Guadalupe National Park, TX–White Sands National Park, NM
We’re on our way to El Paso, having left our lovely campsite in Guadalupe National Park. Apparently, everyone else thought it was lovely too, because both nights some campers pulled in past dark, drove around the entire campground, and pitched camp right across from site. Out of a whole campground, why did they have to be so close to us? At least they were mostly interested in sleeping, so they didn’t bother us too much.
We arrived at Guadalupe National Park at two in the afternoon day before yesterday. We hadn’t even heard of the park before we began looking for a place to camp near Carlsbad Caverns. We had an afternoon to kill before going to the Caverns the next day, so we thought we’d look around the park.
We picked the shortest trail to hike, a four mile round trip to “Devil’s Hall.” Most of the trail was up a dry wash and involved as much scrambling over white rocks as actual hiking. The trail didn’t rise much in elevation, which was nice. We followed the dry creek bed to the right when the valley forked. When that valley seemed to veer to the left, the way narrowed to a gap between two natural pillars of stone. Then it turned sharply to the left up a 15 feet wide and 10 feet high staircase of broken sedimentary layers of rock. We climbed up it, wondering what this place would look like in a flash flood. Another five minutes up the path, and the trail was walled in on either side by a narrow canyon, ten to twelve feet wide. The narrow canyon was about 50 feet long. We climbed up the boulders at the other end of the narrow passage to find a sign saying, “END OF TRAIL.” We hiked back before the sun set.

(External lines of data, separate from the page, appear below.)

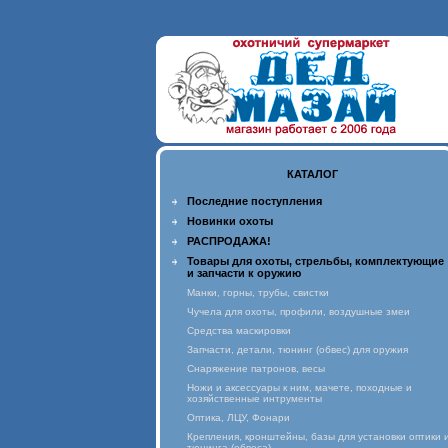
КАТАЛОГ
Последние поступления
Новинки охоты
РАСПРОДАЖА!
Товары для охоты, стрельбы, комплектующие
и запчасти к оружию
Манки, горны, трубы, свистки
Чучела для охоты, профили, воздушные змеи
Средства маскировки
Запчасти, детали, тюнинг (обвес) для оружия
Снаряжение патронов, весы
Ножи и аксессуары к ним, мачете, походные и
хозяйственные интрументы
Оптика, ЛЦУ, Фонари
Крепления, кронштейны, базы для установки оптики 
тюнинга (обвеса)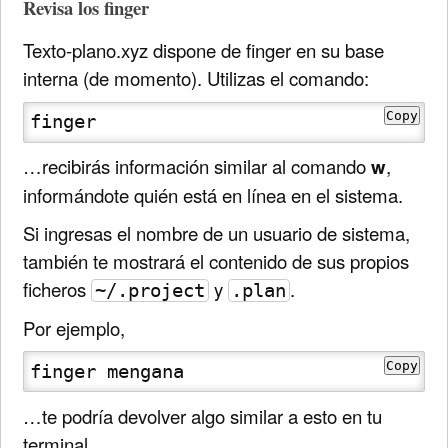
Revisa los finger
Texto-plano.xyz dispone de finger en su base
interna (de momento). Utilizas el comando:
Copy
finger
…recibirás información similar al comando
w
,
informándote quién está en línea en el sistema.
Si ingresas el nombre de un usuario de sistema,
también te mostrará el contenido de sus propios
ficheros
y
.
~/.project
.plan
Por ejemplo,
Copy
finger mengana
…te podría devolver algo similar a esto en tu
terminal.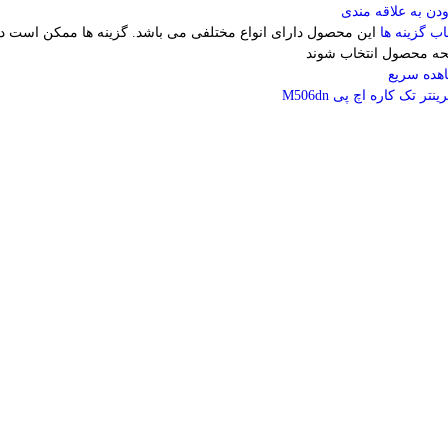
دن به علاقه مندی
اب گزینه ها
این محصول دارای انواع مختلفی می باشد. گزینه ها ممکن است د
ه محصول انتخاب شوند
هده سریع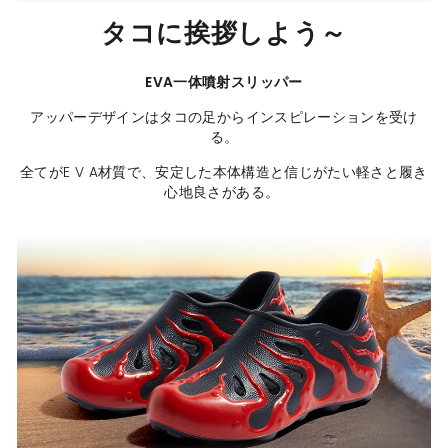
タコに挨拶しよう～
EVA一体噴射スリッパー
アッパーデザインはタコの足からインスピレーションを受け
る。
全てがE V A材質で、安定した本体構造と信じがたい軽さと履き
心地良さがある。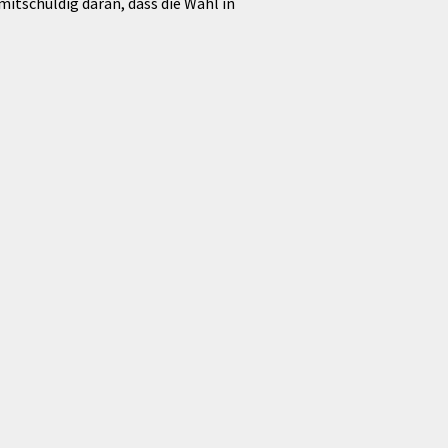
tschuldig daran, dass die Wahl in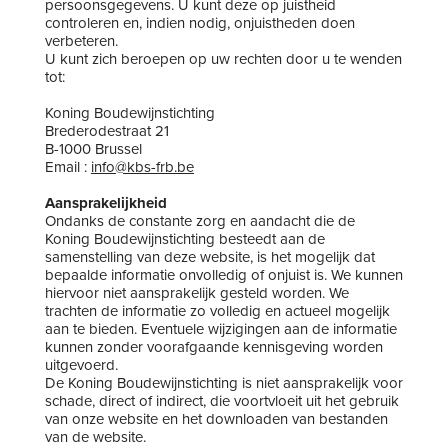
persoonsgegevens. U kunt deze op juistheid
controleren en, indien nodig, onjuistheden doen
verbeteren.
U kunt zich beroepen op uw rechten door u te wenden
tot:
Koning Boudewijnstichting
Brederodestraat 21
B-1000 Brussel
Email :
info@kbs-frb.be
Aansprakelijkheid
Ondanks de constante zorg en aandacht die de
Koning Boudewijnstichting besteedt aan de
samenstelling van deze website, is het mogelijk dat
bepaalde informatie onvolledig of onjuist is. We kunnen
hiervoor niet aansprakelijk gesteld worden. We
trachten de informatie zo volledig en actueel mogelijk
aan te bieden. Eventuele wijzigingen aan de informatie
kunnen zonder voorafgaande kennisgeving worden
uitgevoerd.
De Koning Boudewijnstichting is niet aansprakelijk voor
schade, direct of indirect, die voortvloeit uit het gebruik
van onze website en het downloaden van bestanden
van de website.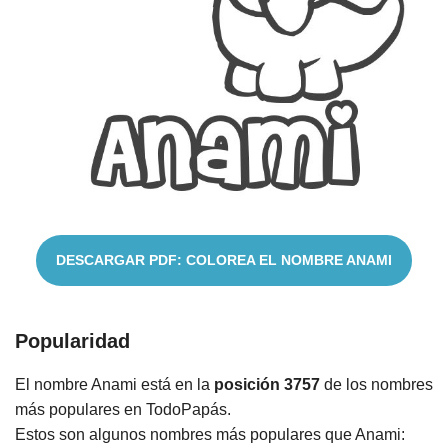
Cuentos
DESCARGAR PDF: COLOREA EL NOMBRE ANAMI
Popularidad
El nombre Anami está en la
posición 3757
de los nombres
más populares en TodoPapás.
Estos son algunos nombres más populares que Anami:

Now we’re heading north through New Mexico. We stopped by White Sands today. Gypsum sand is really cool. It’s water soluble, but White Sands is in a basin that water doesn’t escape, so the gypsum dries and gets blown into huge sand dunes. Gypsum sand is really easy to walk on if it has rained and then dried because it stays clumped. The roads throughout the park are just packed sand, probably snowplowed down. We trudged up a really big dune and overlooked the park … then slid down the other side.